Recommendations / action items

  • Creators: if concerned about TikTok’s changing moderation/ownership, consider diversifying (YouTube Shorts, BlueSky/AtProtocol options, or federated platforms), but be wary — many alternatives have smaller audiences or immature moderation policies.
  • Consumers: AirTag 2 is an incremental upgrade — useful if you need louder chimes or small range improvements but not essential for everyone.
  • App users: try Carrot Weather (iOS) if you want a prettier UI + multiple data-source options; don’t assume all built-in weather apps agree on forecasts.
  • Skeptical reading: treat headline valuations/press releases (creator deals promising billions in annual commerce) as marketing unless clear cash/terms are disclosed.

Episode format & the game

  • The latter half of the show is a studio trivia/game segment inspired by the board game Wavelength. Teams (Marques + David vs. Ellis + Adam) guessed numerical placements on themed 1–10 scales (e.g., “most viral platform” or “least throwable device”). The segment is playful and illustrates the hosts’ personalities — Marques’ tech instincts and Andrew/David’s back-and-forth banter were highlights.
  • Trivia: a quick fact question revealed Samsung SE130LC‑2 is an excavator (crawler excavator) — a surprise for some hosts.

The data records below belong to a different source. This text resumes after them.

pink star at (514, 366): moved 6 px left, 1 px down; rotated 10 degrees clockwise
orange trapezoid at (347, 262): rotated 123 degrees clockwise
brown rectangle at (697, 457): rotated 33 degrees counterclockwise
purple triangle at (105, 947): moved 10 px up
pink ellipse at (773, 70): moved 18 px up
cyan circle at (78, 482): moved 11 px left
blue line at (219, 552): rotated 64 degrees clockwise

Bottom line / final perspective

  • Newsworthy, but mostly incremental: Apple’s week brought small hardware updates (AirTag 2) and app/creator UI shifts rather than headline‑grabbing product launches. Samsung’s tri‑fold raises the premium benchmark for foldables; it’ll be interesting to see where Apple prices its rumored fold. The TikTok divestiture rollout is a reminder that ownership changes can break user experience and trust overnight — creators should plan for platform fragmentation and diversify where possible.